There was a church next to the ghetto, but the entrance leading to it was "sealed" by the Germans. If a child could speak good Polish and rattle off some Christian prayers it could be smuggled in through the "sealed" entrance and later taken to the Aryan side. This was very dangerous since Germans often used a rouse to trick the Poles and then arrest Jolanta/Irena documented on the strips of paper she had buried, as well as where the child was taken in the first phase of its escape.
Irena (code name Jolanta) was arrested on October 20, 1943. She was placed in the notorious Piawiak prison, where she was constantly questioned and tortured. During the questioning she had her legs and feet fractured.
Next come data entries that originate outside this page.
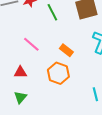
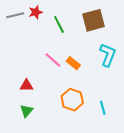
pink line: (31, 44) -> (53, 60), moved
orange hexagon: (58, 73) -> (72, 100), moved

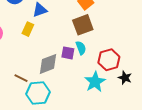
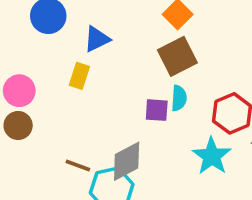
cyan semicircle: (81, 48) -> (179, 98), turned 32
gray diamond: (48, 64) -> (127, 161), moved

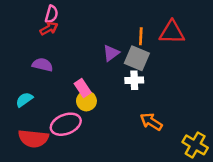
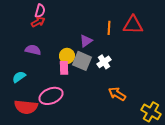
gray square: (137, 58) -> (82, 61), moved
white cross: (134, 80) -> (104, 62), turned -32
pink rectangle: (83, 88) -> (64, 68), turned 32
yellow circle: (86, 101) -> (67, 56), moved

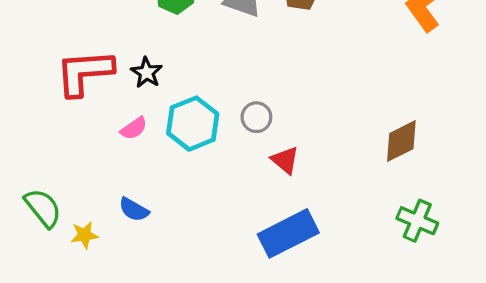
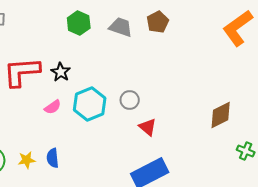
blue semicircle: (134, 210) -> (53, 158), turned 54
green cross: (417, 221) -> (246, 151), moved, size x0.7
yellow star: (84, 235) -> (27, 160), moved

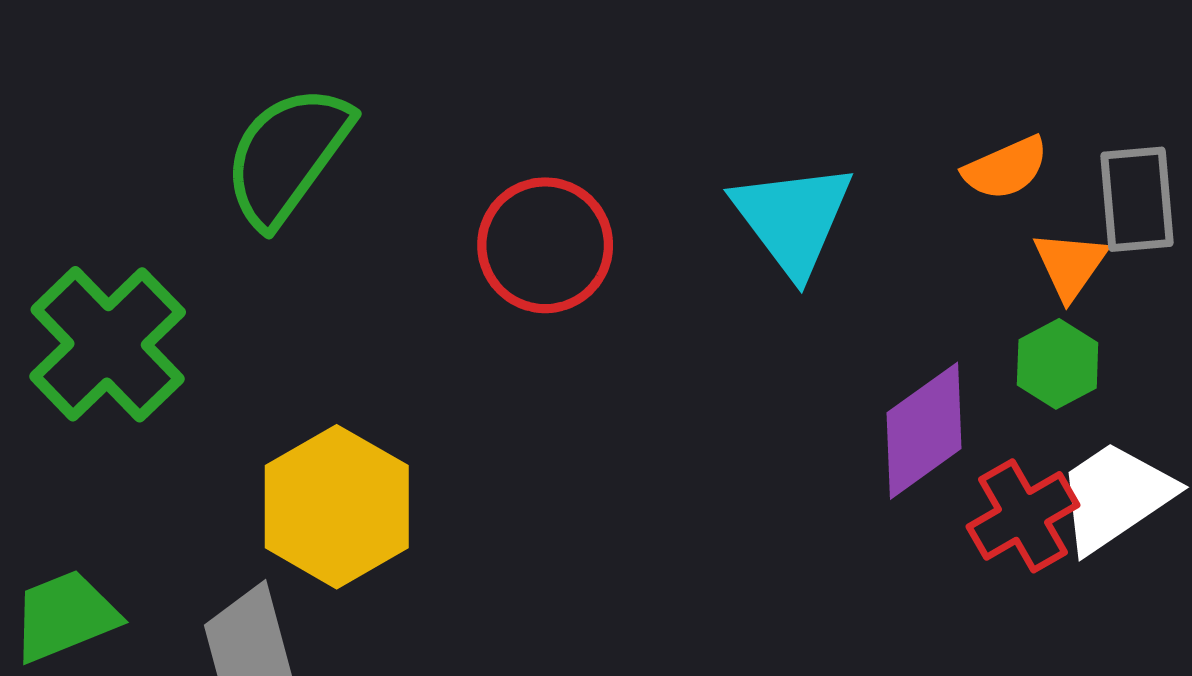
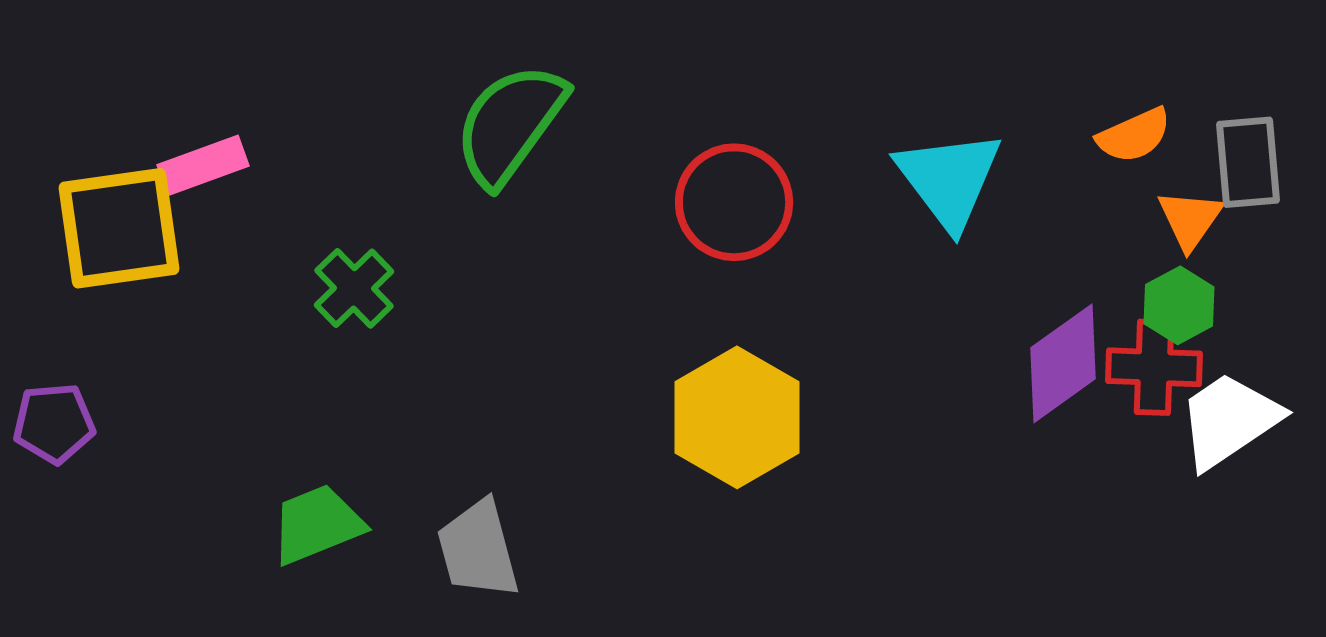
green cross: (108, 344) -> (354, 288), size x0.6
yellow hexagon: (337, 507) -> (737, 417), moved
red cross: (1023, 516) -> (1154, 367), moved, turned 32

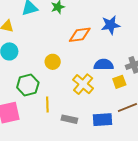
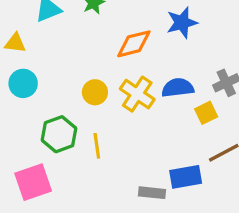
yellow cross: (83, 84) -> (137, 94), moved
yellow line: (47, 104) -> (97, 146), moved
gray rectangle: (69, 119) -> (152, 193), moved

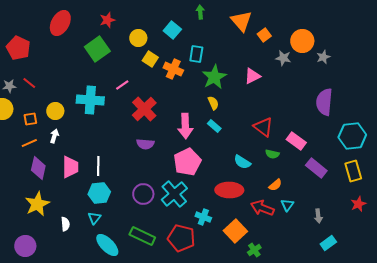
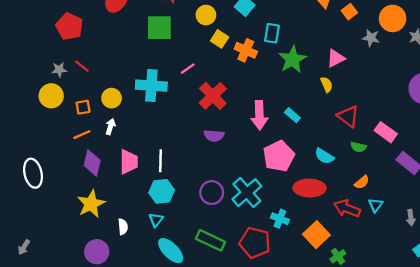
green square: (97, 49) -> (159, 28), turned 35
yellow semicircle: (213, 103) -> (327, 84), moved
pink pentagon: (187, 162) -> (279, 156), moved
purple circle: (25, 246) -> (97, 252), moved

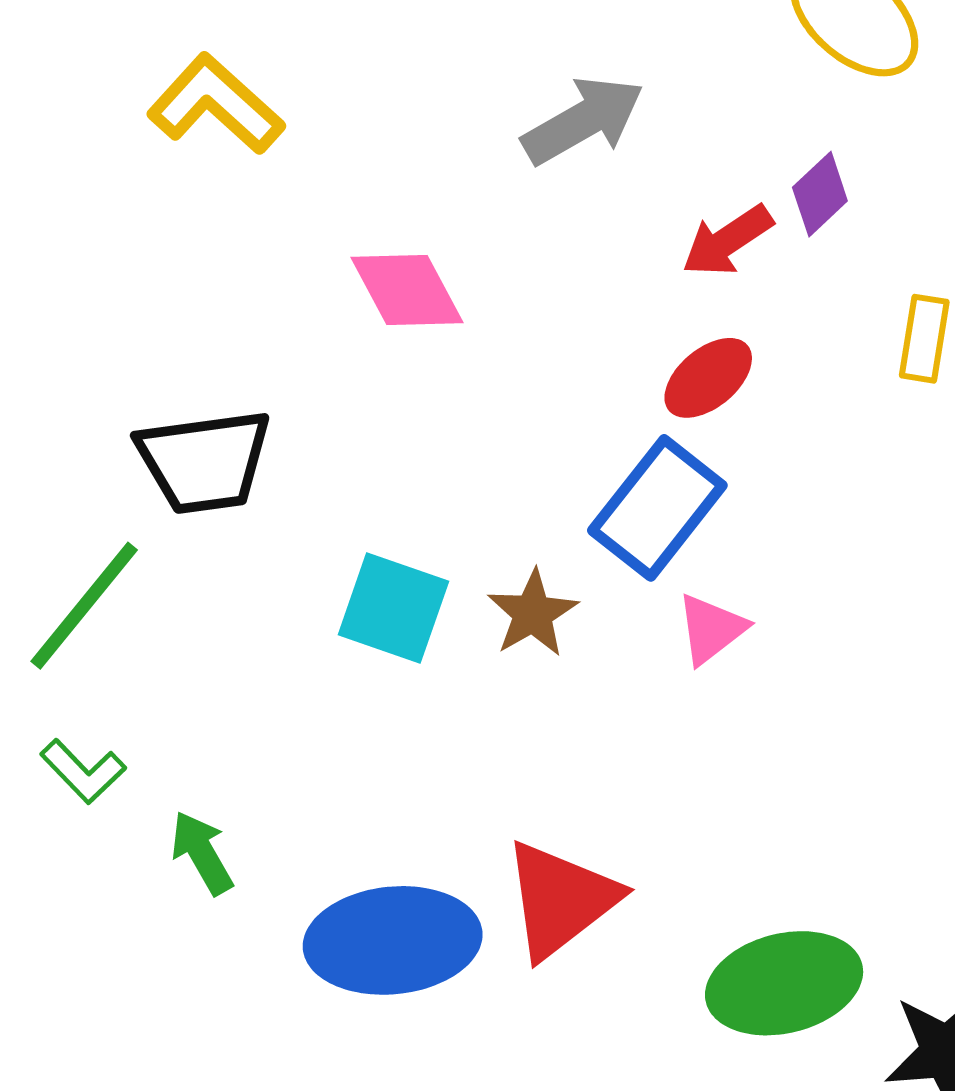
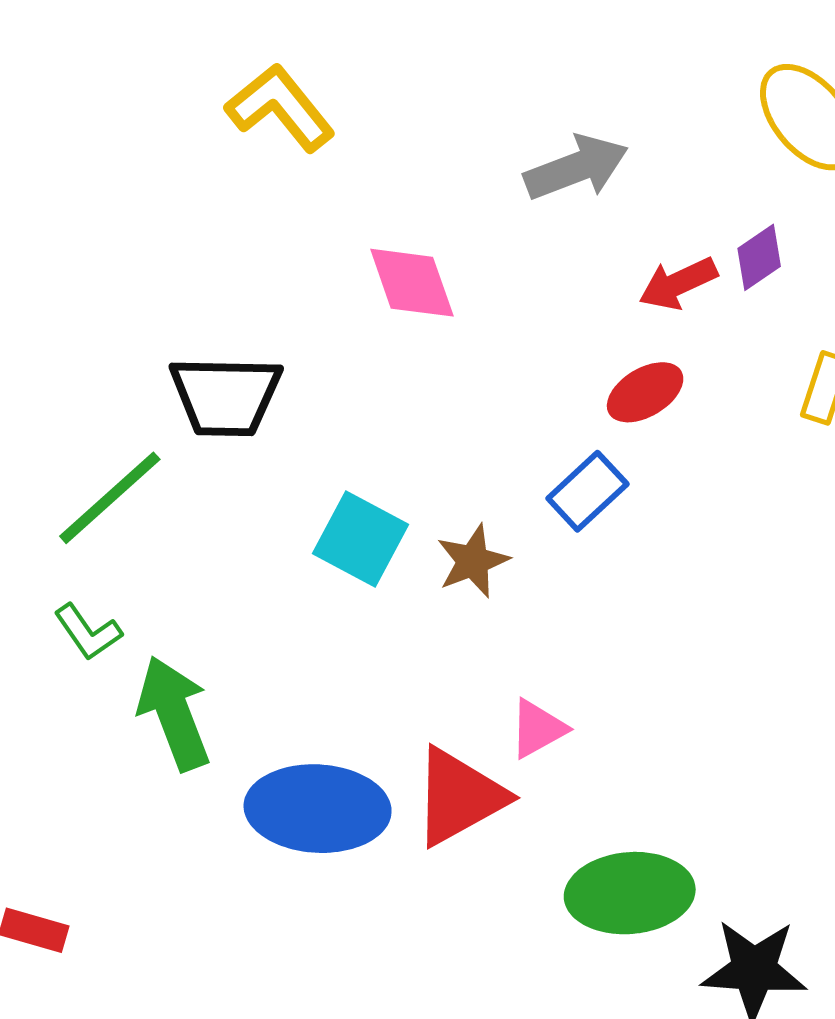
blue rectangle: (657, 508) -> (587, 491), size x0.7
pink triangle: (711, 629) -> (538, 729), moved
green arrow: (202, 853) -> (174, 713), size x1.6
The German who interrogated her was young, very stylish and spoke perfect Polish. He wanted the names of the Zegota leaders, their addresses and the names of others involved. Irena fed him the version that she and her collaborators had prepared in the event they were captured. The German held up a folder with information of places, times and persons who had informed on her. She received a death sentence. She was to be shot. Unbeknown to her, Zegota had bribed the German executioner who helped her escape. On the following day the Germans loudly proclaimed her execution. Posters were put up all over the city with the news that she was shot. Irena read the posters herself.
During the remaining years of the war, she lived hidden, just like the children she rescued. Irena was the only one who knew where the children were to be found. When the war was finally over, she dug up the bottles and began the job of finding the children and trying to find a living parent.
Almost all the parents of the children Irena saved, died at the Treblinka death camp.